Y en ese sentido, pidió “eliminar el uso de mecanismos que incorporen conjuntos de datos impresos, utilizados para la autenticación”, como lo son las tarjetas de coordenadas.
Ahora, los clientes deberán usar otros mecanismos para autorizar sus operaciones bancarias como:
• Aplicaciones bancarias.
• Claves dinámicas.
• Sistemas de verificación en dos pasos.
Polémica con los adultos mayores
Recordemos que, tras el anuncio, miles de consumidores que utilizan este método reaccionaron sorprendidos, y debido a las consecuencias que podría traer su eliminación, la Comisión para el Mercado Financiero decidió aplazar la medida un año más (1 de agosto de 2026).
Sin embargo, con el correr de los meses las críticas continuaron, sobre todo las de los expertos que advirtieron que la iniciativa podría perjudicar a algunos usuarios (adultos mayores y clientes con dificultades para utilizar teléfonos inteligentes o aplicaciones bancarias), ya que se traduciría para ellos en una exclusión del sistema financiero.
El presidente de Conadecus (Corporación Nacional de Consumidores y Usuarios de Chile), Hernán Calderón, apuntó a una posible exclusión del sistema financiero para los que no sean nativos digitales, asegurando que quienes no tengan dominio de los dispositivos móviles, posiblemente serán los más complicados.

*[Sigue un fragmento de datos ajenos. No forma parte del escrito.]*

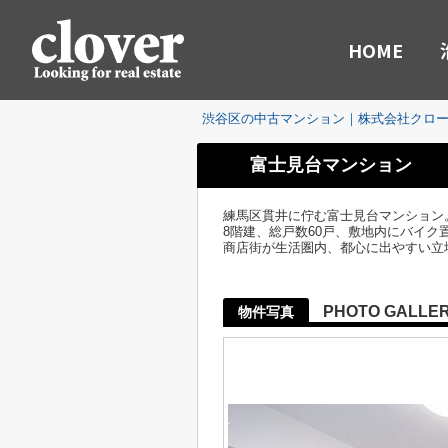
HOME
渋谷区の中古マンション｜株式会社クロ
富士見台マンション
練馬区貫井に佇む富士見台マンション。
8階建、総戸数60戸、敷地内にバイ
商店街が生活圏内、都心に出やすい立
PHOTO GALLE
物件写真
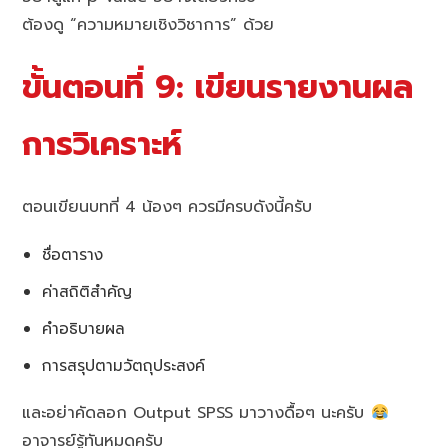
ต้องดู “ความหมายเชิงวิชาการ” ด้วย
ขั้นตอนที่ 9: เขียนรายงานผล
การวิเคราะห์
ตอนเขียนบทที่ 4 น้องๆ ควรมีครบดังนี้ครับ
ชื่อตาราง
ค่าสถิติสำคัญ
คำอธิบายผล
การสรุปตามวัตถุประสงค์
และอย่าคัดลอก Output SPSS มาวางดื้อๆ นะครับ
อาจารย์รู้ทันหมดครับ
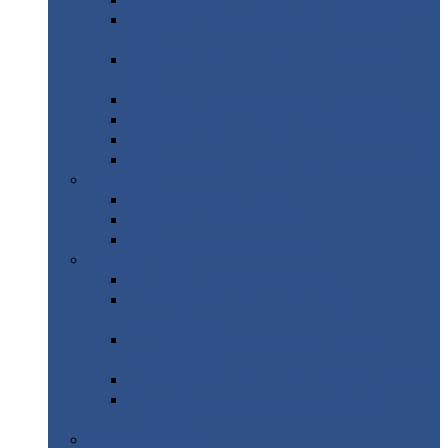
Профнастил
с нестандартной шириной С21
Профнастил
с нестандартной шириной
МП35
Профнастил
с нестандартной шириной
НС35
Профнастил
с нестандартной шириной С44
Профнастил
с нестандартной шириной Н60
Профнастил
с нестандартной шириной Н75
Профнастил
с нестандартной шириной Н114
Профнастил
Профнастил
для крыши
Профнастил
окрашенный
Профнастил
оцинкованный
Сэндвич-панели
Нестандартные
сэндвич панели
С
минераловатным утеплителем (
кровельные )
С
утеплителем из пенополистерола (
кровельные )
С
минераловатным утеплителем ( стеновые )
С
утеплителем из пенополистерола (
стеновые )
Металлочерепица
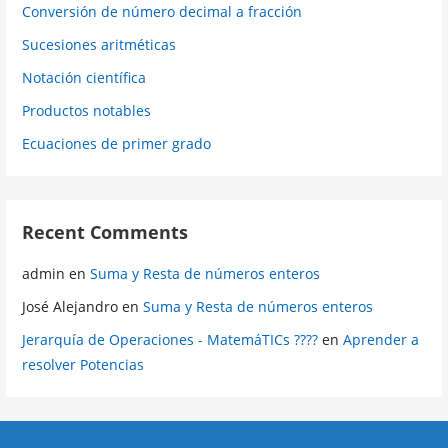
Conversión de número decimal a fracción
Sucesiones aritméticas
Notación científica
Productos notables
Ecuaciones de primer grado
Recent Comments
admin
en
Suma y Resta de números enteros
José Alejandro
en
Suma y Resta de números enteros
Jerarquía de Operaciones - MatemáTICs ????
en
Aprender a
resolver Potencias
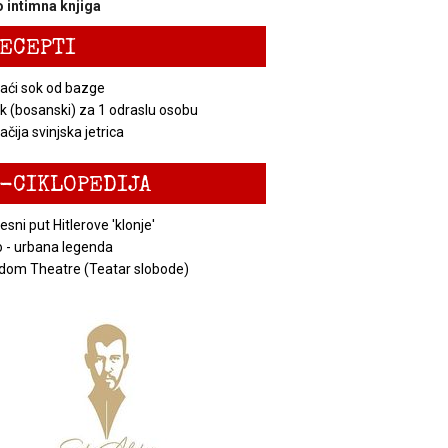
 intimna knjiga
ECEPTI
ći sok od bazge
k (bosanski) za 1 odraslu osobu
čija svinjska jetrica
-CIKLOPEDIJA
esni put Hitlerove 'klonje'
 - urbana legenda
dom Theatre (Teatar slobode)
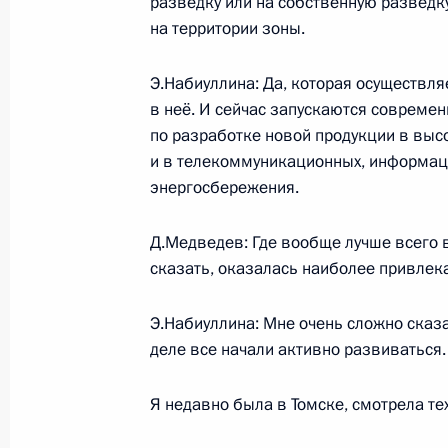
разведку или на собственную разведку
6 октября 2009 года, вторник
на территории зоны.
Телефонный разговор с Президент
Э.Набиуллина: Да, которая осуществля
Халонен
в неё. И сейчас запускаются совреме
6 октября 2009 года, 18:45
по разработке новой продукции в высо
и в телекоммуникационных, информаци
энергосбережения.
Встреча с Председателем Верховно
Д.Медведев: Где вообще лучше всего в
Лебедевым
сказать, оказалась наиболее привлек
6 октября 2009 года, 17:30
Московская обла
Э.Набиуллина: Мне очень сложно сказат
деле все начали активно развиваться.
Встреча с Председателем Счётной
Я недавно была в Томске, смотрела те
6 октября 2009 года, 16:30
Московская обла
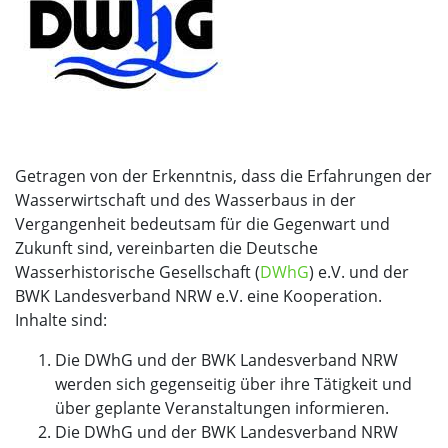
Getragen von der Erkenntnis, dass die Erfahrungen der
Wasserwirtschaft und des Wasserbaus in der
Vergangenheit bedeutsam für die Gegenwart und
Zukunft sind, vereinbarten die Deutsche
Wasserhistorische Gesellschaft (
DWhG
) e.V. und der
BWK Landesverband NRW e.V. eine Kooperation.
Inhalte sind:
Die DWhG und der BWK Landesverband NRW
werden sich gegenseitig über ihre Tätigkeit und
über geplante Veranstaltungen informieren.
Die DWhG und der BWK Landesverband NRW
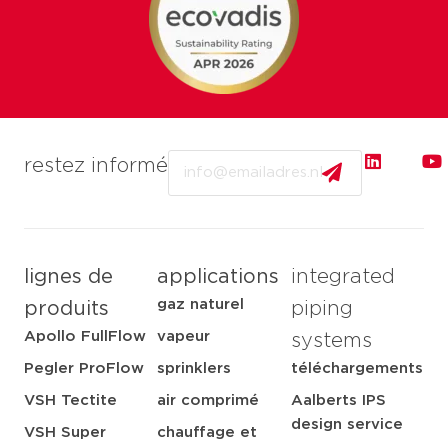
Email
restez informé
lignes de
applications
integrated
gaz naturel
produits
piping
Apollo FullFlow
vapeur
systems
Pegler ProFlow
sprinklers
téléchargements
VSH Tectite
air comprimé
Aalberts IPS
design service
VSH Super
chauffage et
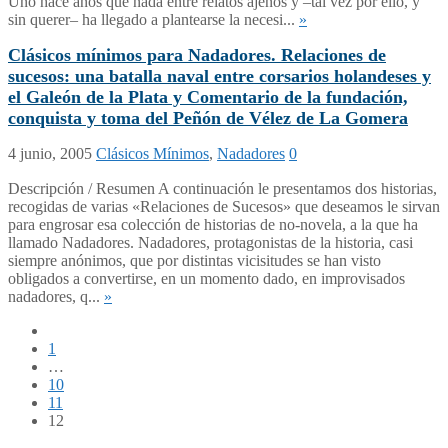
Uno hace años que nada entre relatos ajenos y –tal vez por ello, y
sin querer– ha llegado a plantearse la necesi...
»
Clásicos mínimos para Nadadores. Relaciones de
sucesos: una batalla naval entre corsarios holandeses y
el Galeón de la Plata y Comentario de la fundación,
conquista y toma del Peñón de Vélez de La Gomera
4 junio, 2005
Clásicos Mínimos
,
Nadadores
0
Descripción / Resumen A continuación le presentamos dos historias,
recogidas de varias «Relaciones de Sucesos» que deseamos le sirvan
para engrosar esa colección de historias de no-novela, a la que ha
llamado Nadadores. Nadadores, protagonistas de la historia, casi
siempre anónimos, que por distintas vicisitudes se han visto
obligados a convertirse, en un momento dado, en improvisados
nadadores, q...
»
1
…
10
11
12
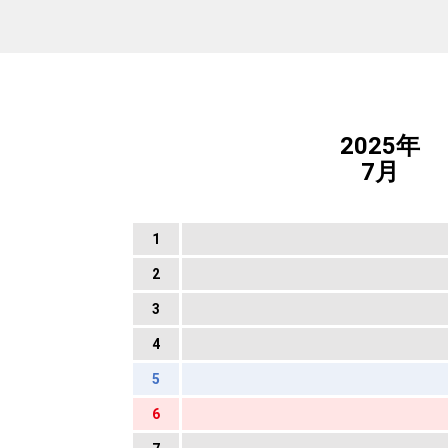
2025年
7月
1
2
3
4
5
6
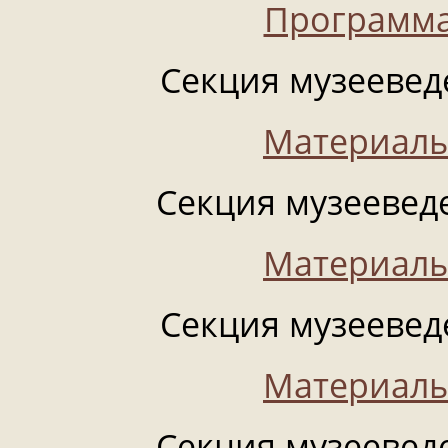
Программа
Секция музееведе
Материалы
Секция музееведе
Материалы
Секция музееведе
Материалы
Секция музееведе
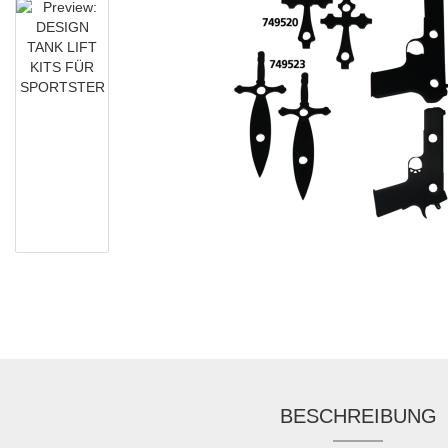
BESCHREIBUNG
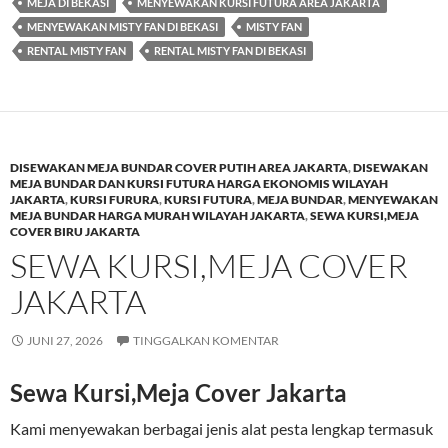
MEJA DI BEKASI
MENYEWAKAN KURSI FUTURA AREA JAKARTA
MENYEWAKAN MISTY FAN DI BEKASI
MISTY FAN
RENTAL MISTY FAN
RENTAL MISTY FAN DI BEKASI
DISEWAKAN MEJA BUNDAR COVER PUTIH AREA JAKARTA
,
DISEWAKAN
MEJA BUNDAR DAN KURSI FUTURA HARGA EKONOMIS WILAYAH
JAKARTA
,
KURSI FURURA
,
KURSI FUTURA
,
MEJA BUNDAR
,
MENYEWAKAN
MEJA BUNDAR HARGA MURAH WILAYAH JAKARTA
,
SEWA KURSI,MEJA
COVER BIRU JAKARTA
SEWA KURSI,MEJA COVER
JAKARTA
JUNI 27, 2026
TINGGALKAN KOMENTAR
Sewa Kursi,Meja Cover Jakarta
Kami menyewakan berbagai jenis alat pesta lengkap termasuk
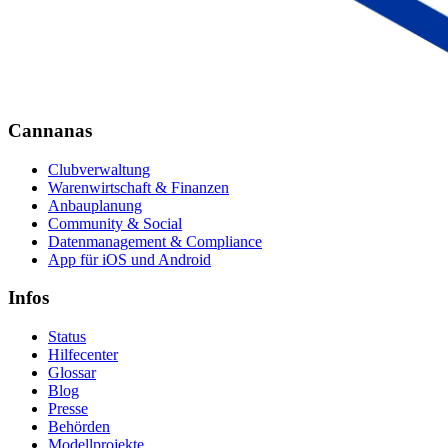
Cannanas
Clubverwaltung
Warenwirtschaft & Finanzen
Anbauplanung
Community & Social
Datenmanagement & Compliance
App für iOS und Android
Infos
Status
Hilfecenter
Glossar
Blog
Presse
Behörden
Modellprojekte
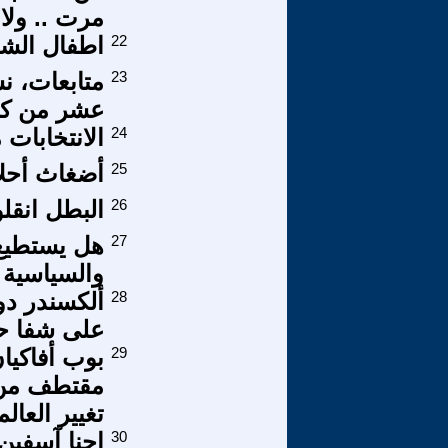
مرت .. ولا 
22
اطفال الشار
23
متابعات، ن
عشر من كانو
24
الانتخابات 
25
أضغاث أحلا
26
البطل انقلو
27
هل يستطيع 
والسياسية و
28
ألكسندر دو
على شفا حر
29
بوب أفاكيان 
مقتطف من ك
تغيير العالم 
30
إحنا آسفين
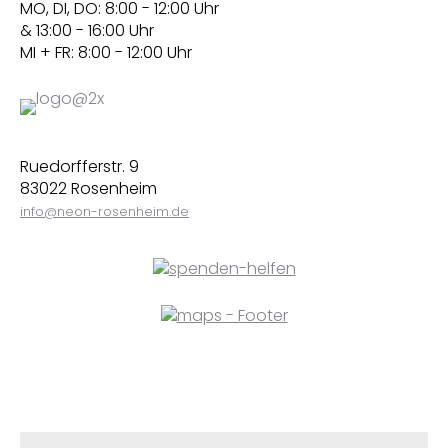
MO, DI, DO: 8:00 - 12:00 Uhr
& 13:00 - 16:00 Uhr
MI + FR: 8:00 - 12:00 Uhr
Ruedorfferstr. 9
83022 Rosenheim
info@neon-rosenheim.de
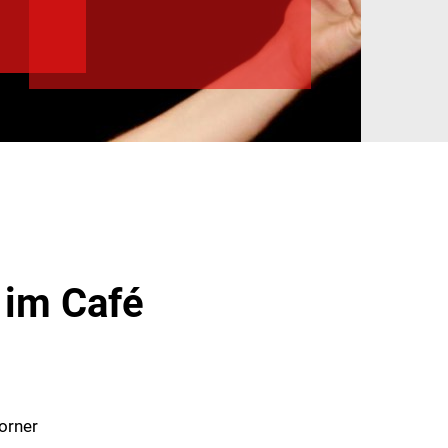
 im Café
orner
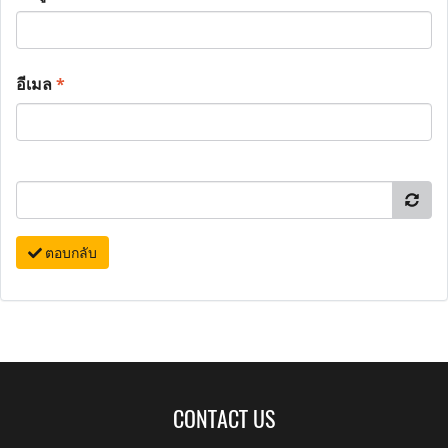
อีเมล
*
ตอบกลับ
CONTACT US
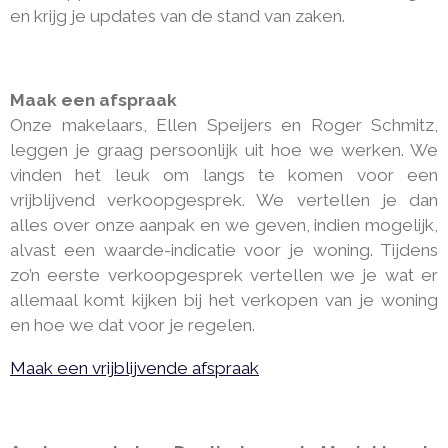
en krijg je updates van de stand van zaken.
Maak een afspraak
Onze makelaars, Ellen Speijers en Roger Schmitz,
leggen je graag persoonlijk uit hoe we werken. We
vinden het leuk om langs te komen voor een
vrijblijvend verkoopgesprek. We vertellen je dan
alles over onze aanpak en we geven, indien mogelijk,
alvast een waarde-indicatie voor je woning. Tijdens
zo’n eerste verkoopgesprek vertellen we je wat er
allemaal komt kijken bij het verkopen van je woning
en hoe we dat voor je regelen.
Maak een vrijblijvende afspraak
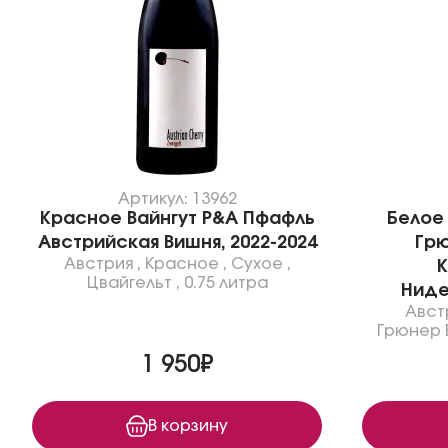
Артикул: 13962
Красное Вайнгут Р&A Пфафль
Белое
Австрийская Вишня, 2022-2024
Грю
Австрия
,
Красное
,
Сухое
,
К
Цвайгельт
,
0.75 литра
Ниде
Авст
Грюнер 
1 950₽
В корзину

¿Quiénes podrán usar la tarjeta de coordenadas?
Bajo la nueva normativa de Autenticación Reforzada de Clientes (ARC), los bancos están obligados a usar métodos más seguros (como reconocimiento facial o huella digital). No obstante, el regulador permitirá que las entidades financieras mantengan la tarjeta de coordenadas para:
• Adultos mayores.
• Personas con menor acceso a tecnología.
• Usuarios que no manejan aplicaciones móviles.
Cabe señalar que la decisión final quedará en manos de cada banco, que deberá definir qué clientes cumplen con esos criterios.